■ Requirement: Return all of the entries exactly as written.

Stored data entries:
-----

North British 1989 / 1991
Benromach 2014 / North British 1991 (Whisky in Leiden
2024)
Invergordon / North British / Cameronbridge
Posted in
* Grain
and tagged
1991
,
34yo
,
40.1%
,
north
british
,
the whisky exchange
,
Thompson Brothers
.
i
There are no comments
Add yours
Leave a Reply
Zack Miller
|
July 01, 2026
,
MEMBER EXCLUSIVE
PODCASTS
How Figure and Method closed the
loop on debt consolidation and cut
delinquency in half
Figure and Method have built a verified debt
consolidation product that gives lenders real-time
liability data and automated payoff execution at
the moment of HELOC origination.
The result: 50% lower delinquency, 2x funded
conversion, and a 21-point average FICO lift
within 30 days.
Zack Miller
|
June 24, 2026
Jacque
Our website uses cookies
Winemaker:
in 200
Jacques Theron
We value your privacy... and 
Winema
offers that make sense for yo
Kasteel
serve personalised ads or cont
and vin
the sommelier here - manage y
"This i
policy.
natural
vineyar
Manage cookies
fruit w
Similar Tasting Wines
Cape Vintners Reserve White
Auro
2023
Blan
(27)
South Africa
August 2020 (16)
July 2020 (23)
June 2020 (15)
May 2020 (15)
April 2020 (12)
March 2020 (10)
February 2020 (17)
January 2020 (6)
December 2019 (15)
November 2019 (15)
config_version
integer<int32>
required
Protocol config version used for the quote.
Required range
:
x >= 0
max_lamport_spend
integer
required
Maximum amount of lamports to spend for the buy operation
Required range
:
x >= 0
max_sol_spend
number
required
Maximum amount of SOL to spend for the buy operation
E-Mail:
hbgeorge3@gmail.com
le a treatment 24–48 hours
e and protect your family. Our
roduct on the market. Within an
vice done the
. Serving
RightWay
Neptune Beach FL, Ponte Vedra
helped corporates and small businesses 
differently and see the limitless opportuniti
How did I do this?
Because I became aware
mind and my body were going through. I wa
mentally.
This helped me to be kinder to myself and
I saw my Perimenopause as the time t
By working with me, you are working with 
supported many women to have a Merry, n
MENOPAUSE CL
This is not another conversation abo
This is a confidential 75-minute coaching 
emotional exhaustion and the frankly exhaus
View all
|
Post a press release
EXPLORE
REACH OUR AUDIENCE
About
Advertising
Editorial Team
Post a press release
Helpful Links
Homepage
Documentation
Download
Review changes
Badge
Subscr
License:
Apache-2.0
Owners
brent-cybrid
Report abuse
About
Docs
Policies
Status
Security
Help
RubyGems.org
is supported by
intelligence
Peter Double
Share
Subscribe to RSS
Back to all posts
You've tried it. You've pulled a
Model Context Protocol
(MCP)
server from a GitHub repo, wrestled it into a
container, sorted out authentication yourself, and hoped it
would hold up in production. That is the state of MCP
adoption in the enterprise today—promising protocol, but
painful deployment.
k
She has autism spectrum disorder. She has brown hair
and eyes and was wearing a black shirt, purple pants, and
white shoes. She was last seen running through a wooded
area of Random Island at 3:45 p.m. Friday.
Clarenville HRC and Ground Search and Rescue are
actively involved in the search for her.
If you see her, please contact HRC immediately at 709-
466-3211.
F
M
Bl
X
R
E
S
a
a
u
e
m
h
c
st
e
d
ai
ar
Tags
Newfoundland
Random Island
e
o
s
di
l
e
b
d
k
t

-----

■ The completed task:
North British 1989 / 1991
Benromach 2014 / North British 1991 (Whisky in Leiden
2024)
Invergordon / North British / Cameronbridge
Posted in
* Grain
and tagged
1991
,
34yo
,
40.1%
,
north
british
,
the whisky exchange
,
Thompson Brothers
.
i
There are no comments
Add yours
Leave a Reply
Zack Miller
|
July 01, 2026
,
MEMBER EXCLUSIVE
PODCASTS
How Figure and Method closed the
loop on debt consolidation and cut
delinquency in half
Figure and Method have built a verified debt
consolidation product that gives lenders real-time
liability data and automated payoff execution at
the moment of HELOC origination.
The result: 50% lower delinquency, 2x funded
conversion, and a 21-point average FICO lift
within 30 days.
Zack Miller
|
June 24, 2026
Jacque
Our website uses cookies
Winemaker:
in 200
Jacques Theron
We value your privacy... and 
Winema
offers that make sense for yo
Kasteel
serve personalised ads or cont
and vin
the sommelier here - manage y
"This i
policy.
natural
vineyar
Manage cookies
fruit w
Similar Tasting Wines
Cape Vintners Reserve White
Auro
2023
Blan
(27)
South Africa
August 2020 (16)
July 2020 (23)
June 2020 (15)
May 2020 (15)
April 2020 (12)
March 2020 (10)
February 2020 (17)
January 2020 (6)
December 2019 (15)
November 2019 (15)
config_version
integer<int32>
required
Protocol config version used for the quote.
Required range
:
x >= 0
max_lamport_spend
integer
required
Maximum amount of lamports to spend for the buy operation
Required range
:
x >= 0
max_sol_spend
number
required
Maximum amount of SOL to spend for the buy operation
E-Mail:
hbgeorge3@gmail.com
le a treatment 24–48 hours
e and protect your family. Our
roduct on the market. Within an
vice done the
. Serving
RightWay
Neptune Beach FL, Ponte Vedra
helped corporates and small businesses 
differently and see the limitless opportuniti
How did I do this?
Because I became aware
mind and my body were going through. I wa
mentally.
This helped me to be kinder to myself and
I saw my Perimenopause as the time t
By working with me, you are working with 
supported many women to have a Merry, n
MENOPAUSE CL
This is not another conversation abo
This is a confidential 75-minute coaching 
emotional exhaustion and the frankly exhaus
View all
|
Post a press release
EXPLORE
REACH OUR AUDIENCE
About
Advertising
Editorial Team
Post a press release
Helpful Links
Homepage
Documentation
Download
Review changes
Badge
Subscr
License:
Apache-2.0
Owners
brent-cybrid
Report abuse
About
Docs
Policies
Status
Security
Help
RubyGems.org
is supported by
intelligence
Peter Double
Share
Subscribe to RSS
Back to all posts
You've tried it. You've pulled a
Model Context Protocol
(MCP)
server from a GitHub repo, wrestled it into a
container, sorted out authentication yourself, and hoped it
would hold up in production. That is the state of MCP
adoption in the enterprise today—promising protocol, but
painful deployment.
k
She has autism spectrum disorder. She has brown hair
and eyes and was wearing a black shirt, purple pants, and
white shoes. She was last seen running through a wooded
area of Random Island at 3:45 p.m. Friday.
Clarenville HRC and Ground Search and Rescue are
actively involved in the search for her.
If you see her, please contact HRC immediately at 709-
466-3211.
F
M
Bl
X
R
E
S
a
a
u
e
m
h
c
st
e
d
ai
ar
Tags
Newfoundland
Random Island
e
o
s
di
l
e
b
d
k
t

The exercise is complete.